**What is required:**
Repeat the lines from the one containing "The width and height of the screenshot is (1280, 999)." through the end of the listing exactly, both ends included. Do not carry over any pictures.

**Records for the task:**
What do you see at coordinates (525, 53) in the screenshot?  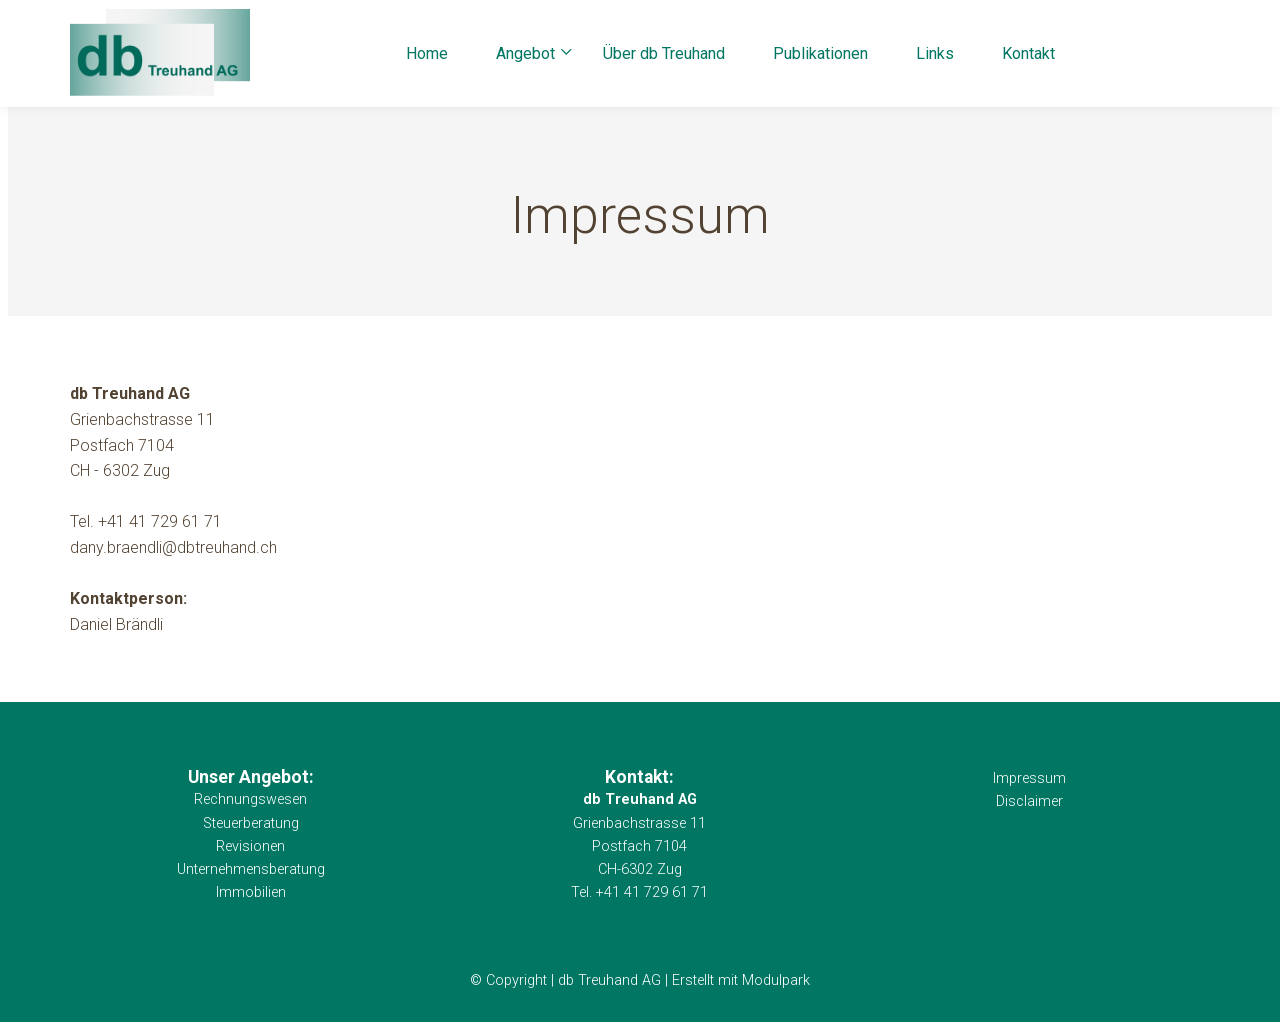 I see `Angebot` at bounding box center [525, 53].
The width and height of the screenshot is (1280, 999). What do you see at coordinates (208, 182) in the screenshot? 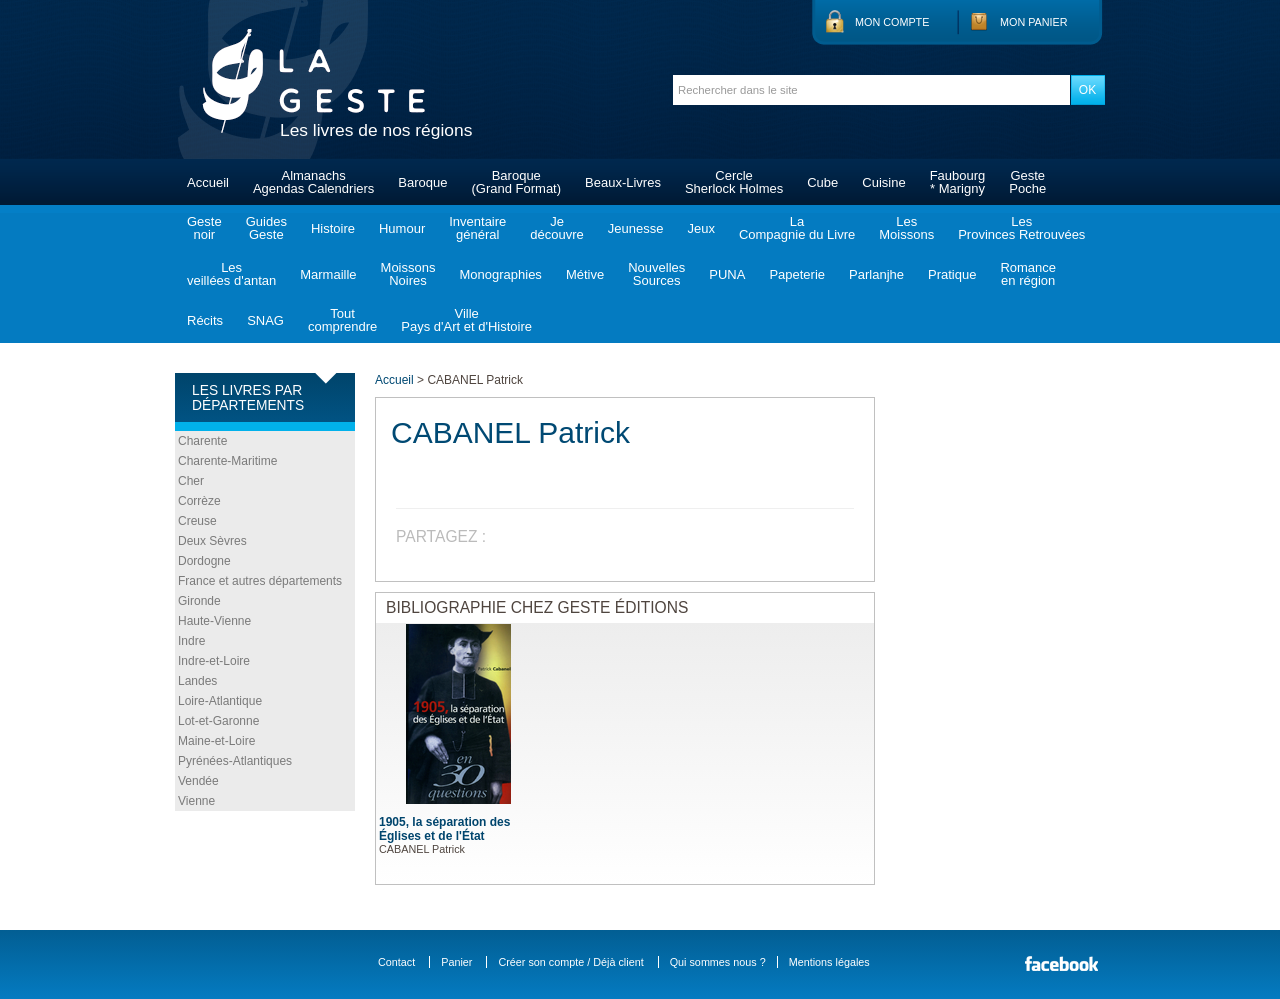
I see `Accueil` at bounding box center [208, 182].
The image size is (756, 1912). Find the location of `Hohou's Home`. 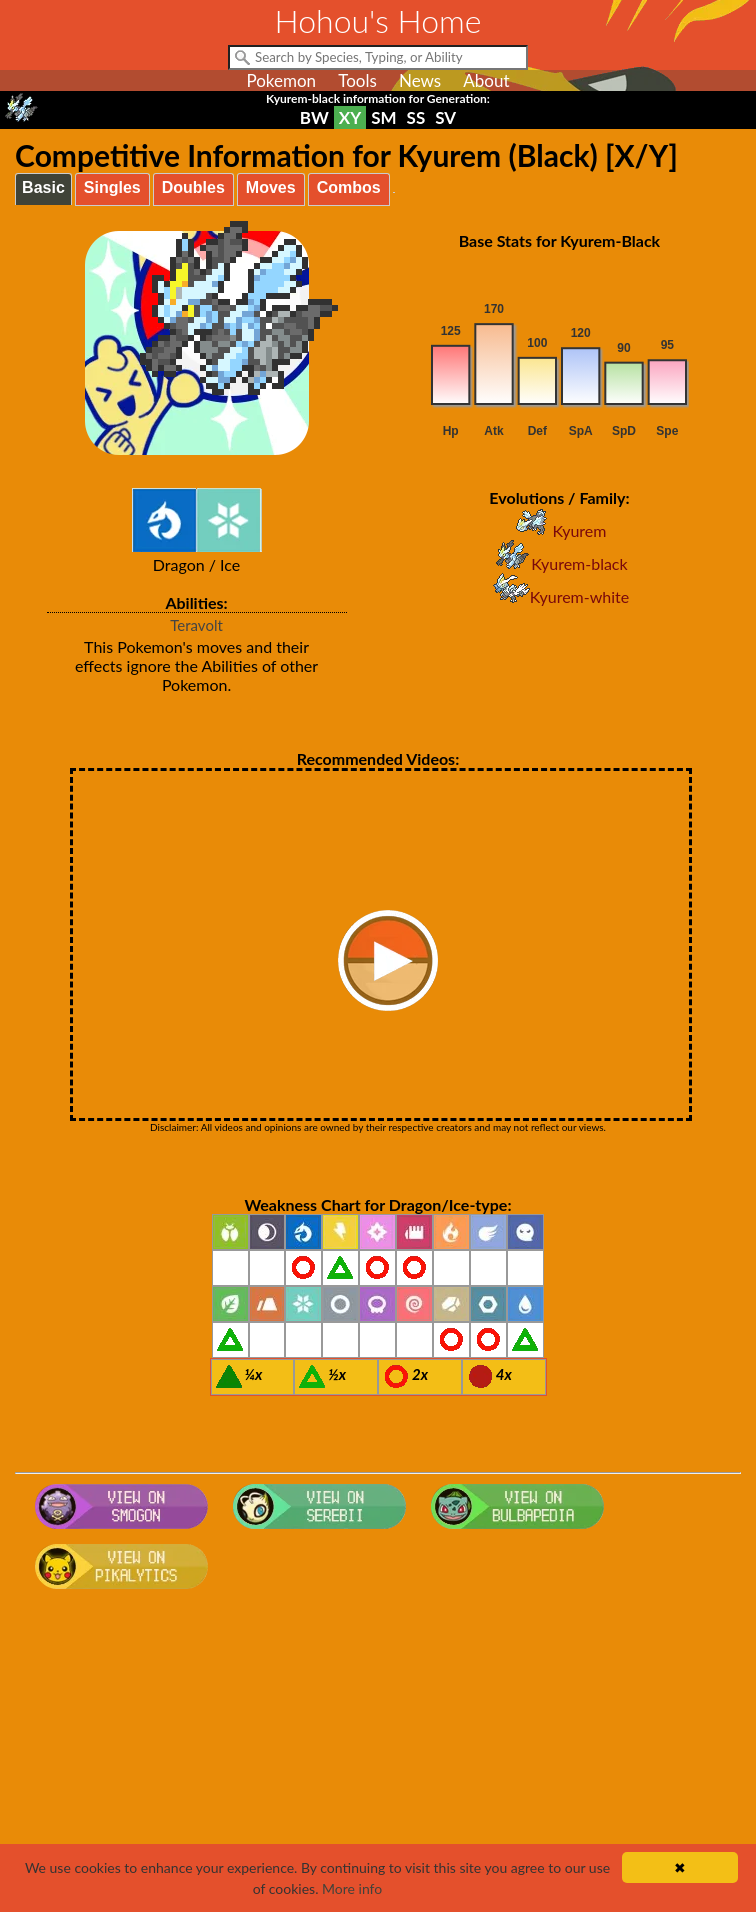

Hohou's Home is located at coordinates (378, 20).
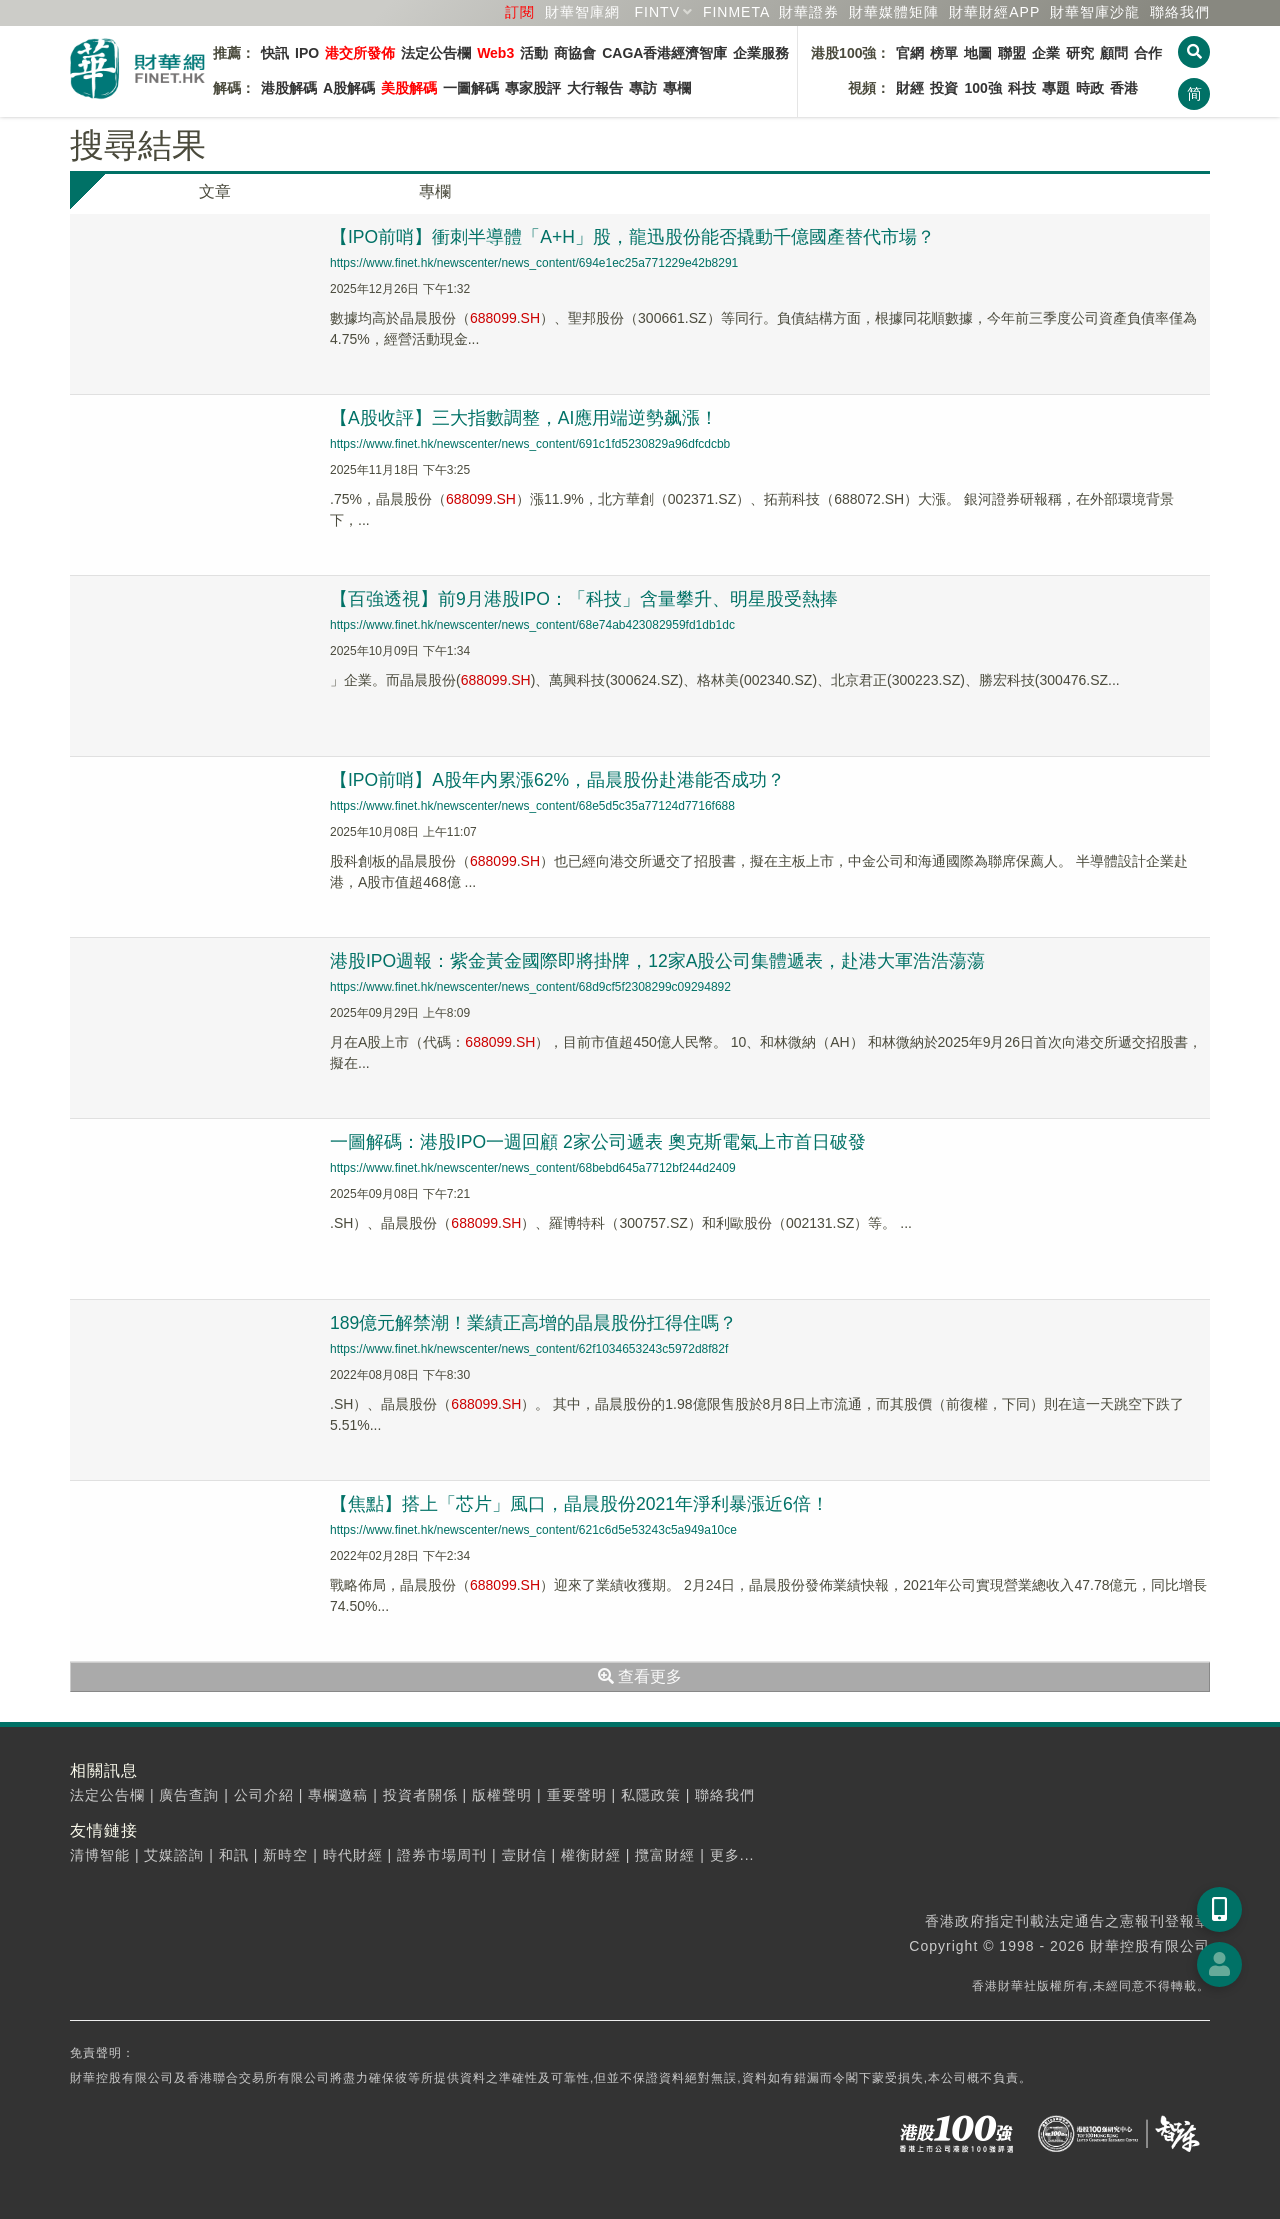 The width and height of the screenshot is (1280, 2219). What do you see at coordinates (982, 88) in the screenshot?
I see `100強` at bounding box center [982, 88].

**Response box:**
The width and height of the screenshot is (1280, 999). What do you see at coordinates (208, 182) in the screenshot? 
I see `Accueil` at bounding box center [208, 182].
The image size is (756, 1912). Find the location of `Hohou's Home`. 

Hohou's Home is located at coordinates (378, 20).
 The width and height of the screenshot is (1280, 2219). What do you see at coordinates (982, 88) in the screenshot?
I see `100強` at bounding box center [982, 88].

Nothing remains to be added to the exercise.